A medida levou empresas como ByteDance e Alibaba a suspenderem esse tipo de funcionalidade. Nas redes sociais chinesas, usuários lamentaram a decisão e relataram que os companheiros virtuais se tornaram importantes fontes de apoio emocional.
O mercado de companhias virtuais na China registra crescimento superior a 80% ao ano e movimentou mais de R$ 3 bilhões em 2024, demonstrando a rápida expansão desse segmento.
O fenômeno, porém, não se limita ao país asiático. Um levantamento da Common Sense Media aponta que quase três em cada quatro adolescentes dos Estados Unidos já utilizaram companheiros criados por inteligência artificial para estabelecer relacionamentos pessoais.

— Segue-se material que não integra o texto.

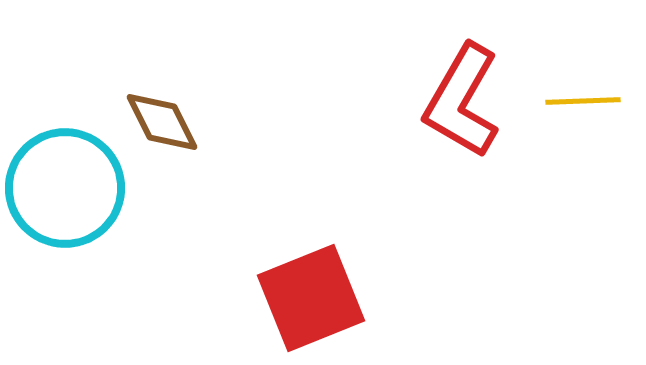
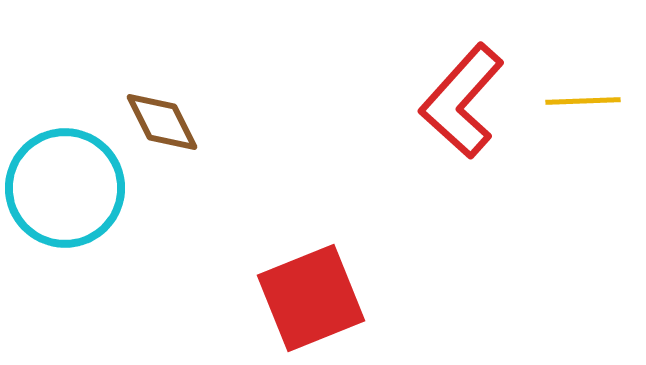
red L-shape: rotated 12 degrees clockwise
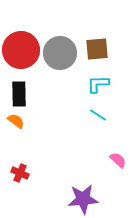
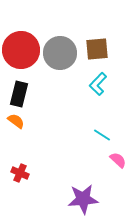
cyan L-shape: rotated 45 degrees counterclockwise
black rectangle: rotated 15 degrees clockwise
cyan line: moved 4 px right, 20 px down
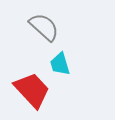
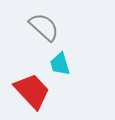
red trapezoid: moved 1 px down
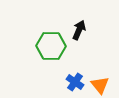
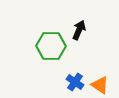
orange triangle: rotated 18 degrees counterclockwise
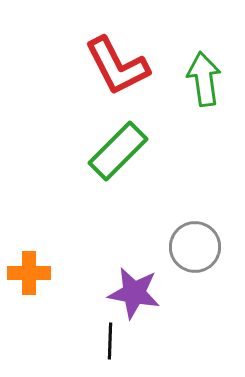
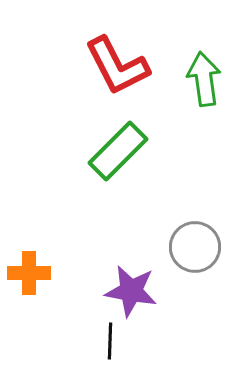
purple star: moved 3 px left, 2 px up
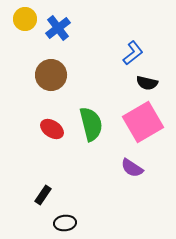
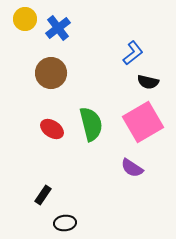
brown circle: moved 2 px up
black semicircle: moved 1 px right, 1 px up
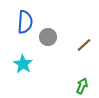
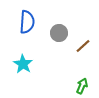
blue semicircle: moved 2 px right
gray circle: moved 11 px right, 4 px up
brown line: moved 1 px left, 1 px down
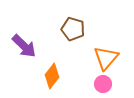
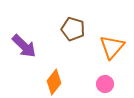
orange triangle: moved 6 px right, 11 px up
orange diamond: moved 2 px right, 6 px down
pink circle: moved 2 px right
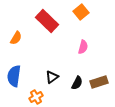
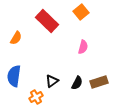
black triangle: moved 4 px down
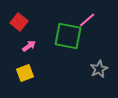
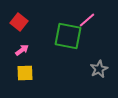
pink arrow: moved 7 px left, 4 px down
yellow square: rotated 18 degrees clockwise
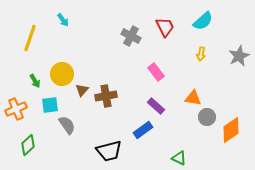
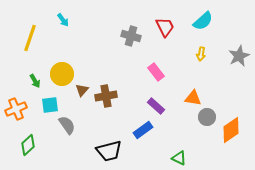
gray cross: rotated 12 degrees counterclockwise
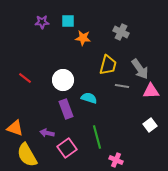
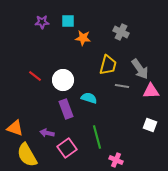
red line: moved 10 px right, 2 px up
white square: rotated 32 degrees counterclockwise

O avanço dessa tecnologia ocorre em um cenário de aumento da solidão em diferentes partes do mundo. Segundo a Organização Mundial da Saúde (OMS), uma em cada seis pessoas sofre com a solidão, condição que a entidade classifica como uma ameaça global à saúde pública devido aos impactos sobre o bem-estar físico e mental.
Especialistas apontam que o crescimento da chamada “economia da intimidade”, baseada em vínculos emocionais mediados por inteligência artificial, levanta debates sobre os benefícios e os riscos dessas ferramentas, especialmente em relação à dependência emocional e ao isolamento social.